For one thing, we can’t easily or accurately observe plan networks. The surest way to know if a physician is covered by a plan is to scrutinize the contracts between plans and providers. But these are closely held by the organizations, so are unavailable to researchers. Plans do publish provider directories, but there are no validated, comprehensive, historical archives of directories. Those that are available are not uniformly machine readable and are known to contain errors and omissions, such as listing physicians not in networks or failing to list those that are. A final way to infer networks is from utilization patterns, but this requires utilization data which, with rare exception, is not available for research.

Some of these limitations also apply plans participating in the Affordable Care Act (ACA) marketplaces, yet there have been several studies of their networks. For example, in the ACA’s marketplaces, plans with narrow physician networks have been associated with lower premiums than those with broader networks. A study of plans offered through the federal health insurance marketplace found that 15% of them did not have a physician in at least one specialty within 50 miles. A study of marketplace hospital networks in California found that although the networks were narrower than in commercial plans, quality of care was comparable or higher for those narrow networks. Another study of the California marketplace found that “secret shoppers” were able to schedule an appointment with a selected in-network provider in fewer than 30% of cases.  Other work on employer-sponsored plans is consistent with these findings.

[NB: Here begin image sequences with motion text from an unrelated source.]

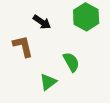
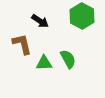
green triangle: (48, 82) -> (44, 63), moved, turned 36

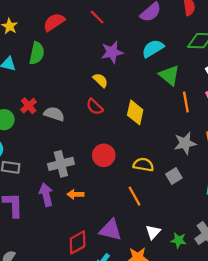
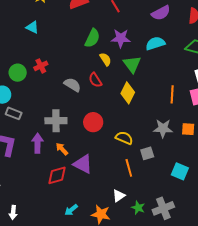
green semicircle: (37, 53) -> (92, 38), moved
green triangle: (169, 75) -> (132, 64), moved
gray semicircle: (54, 114) -> (72, 85), moved
orange arrow: (76, 194) -> (62, 149), turned 32
orange line: (135, 196) -> (129, 168), moved
purple triangle: (111, 230) -> (83, 164), moved
red diamond: (78, 242) -> (57, 175), moved

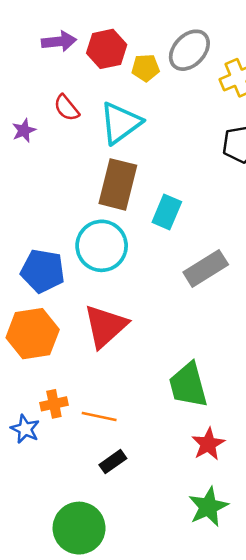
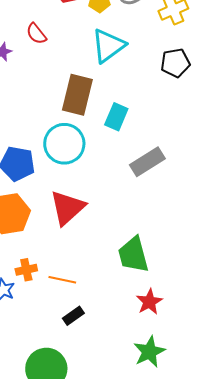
cyan triangle: (120, 123) -> (108, 46), moved

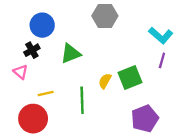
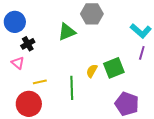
blue circle: (42, 25) -> (15, 22), moved
green triangle: (71, 54) -> (67, 32), moved
purple pentagon: (145, 119) -> (127, 104), turned -30

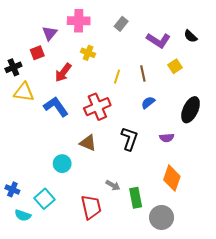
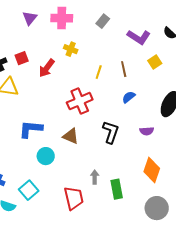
purple triangle: (50, 33) -> (30, 18), moved
red square: (37, 53) -> (22, 58), moved
blue L-shape: (56, 107) -> (31, 129), moved, turned -50
gray arrow: (113, 185) -> (95, 177), turned -120
gray circle: (162, 217) -> (157, 208), moved

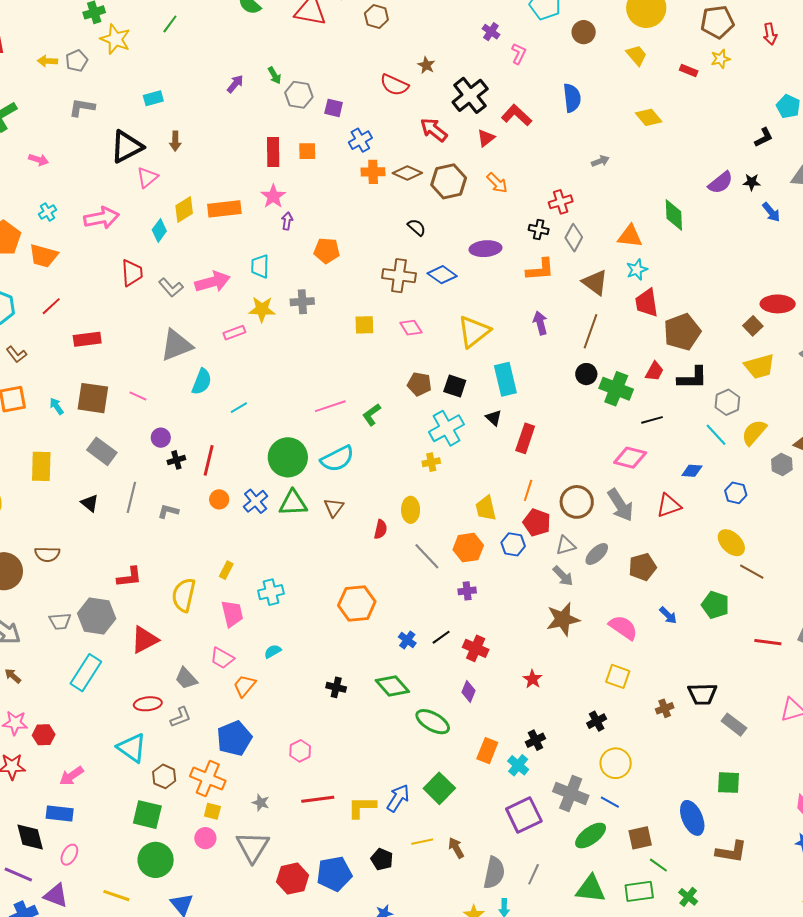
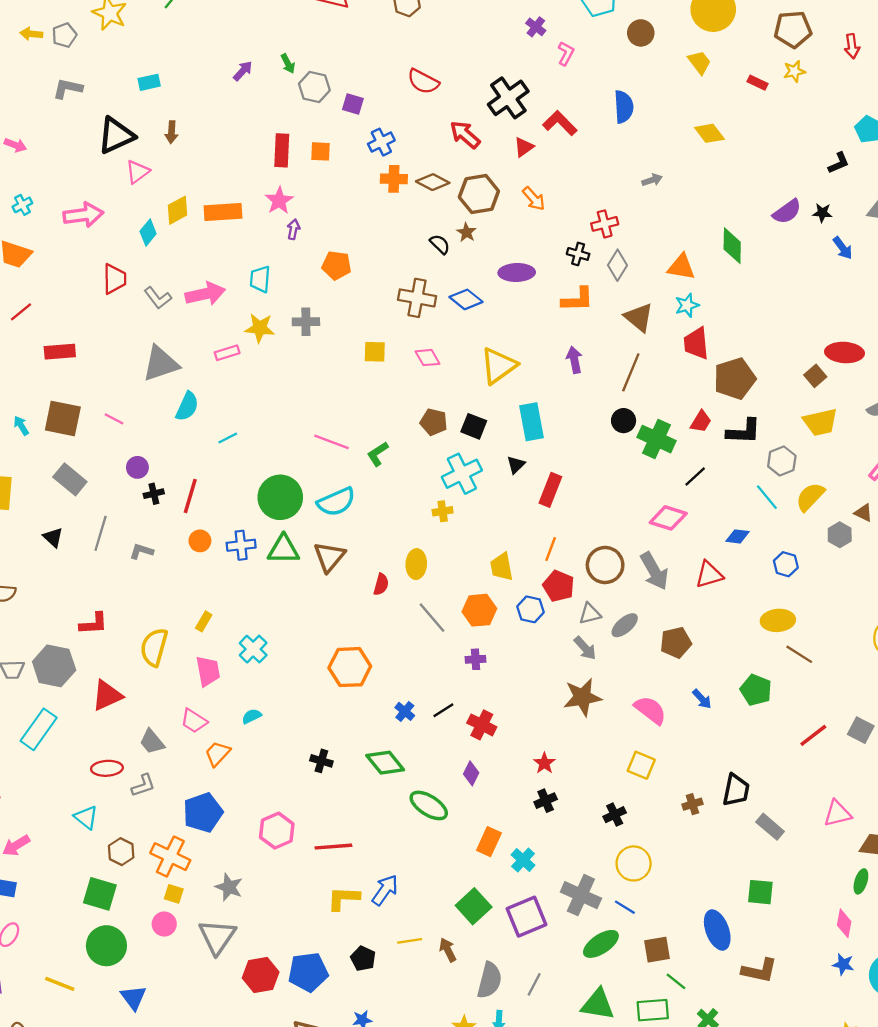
brown star: (426, 65) -> (466, 232), moved
pink line: (330, 406) -> (331, 442), turned 36
black triangle: (494, 418) -> (516, 465), turned 30
black line: (652, 420) -> (695, 476), turned -30
blue cross: (256, 501) -> (241, 545), turned 30
brown triangle: (334, 507) -> (329, 557), size x1.4
yellow ellipse: (731, 543) -> (778, 620), turned -52
cyan cross: (271, 592) -> (253, 649), turned -35
red line: (768, 642) -> (813, 735), turned -48
black trapezoid: (702, 694) -> (736, 790), turned -80
black cross: (535, 740) -> (546, 801), moved
cyan triangle: (132, 748) -> (86, 817), size x0.7
pink hexagon: (300, 751) -> (277, 831), size x1.4
green square: (439, 788) -> (474, 906), moved
red line: (318, 799) -> (333, 847), moved
gray star: (261, 803) -> (229, 887), size x1.4

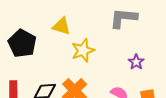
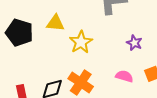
black pentagon: (22, 43) -> (19, 33), moved

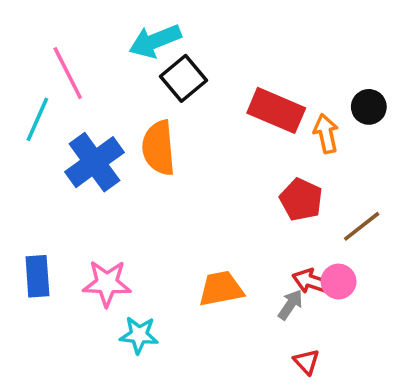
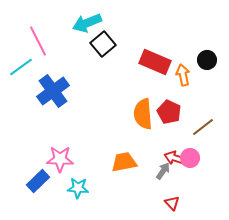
cyan line: (37, 119) -> (21, 67), turned 30
orange semicircle: (159, 148) -> (143, 114), moved
blue rectangle: (37, 276) -> (38, 181), moved, turned 50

Although there has been no national or longitudinal analysis of Medicare Advantage physician networks, a Kaiser Family Foundation (KFF) analysis released on October 5 provides a look at them for 391 plans offered by 55 insurers in 20 counties in 2015. This analysis found, through examining plans’ directories, that on average, Medicare Advantage networks included 46% of all physicians in a county. The study also found considerable variation by specialty, with psychiatrists being least the likely to be included in plan networks (on average, a plan covered care by 23% of psychiatrists in a county) and ophthalmologists the most likely (59%). (This follows an earlier KFF study, released on June 20, that found that 16% of Medicare Advantage plans in 20 counties covered care at less than 30% of hospitals.) As for costs, the October study found that broader-network plans tend to charge higher premiums than narrow-network plans.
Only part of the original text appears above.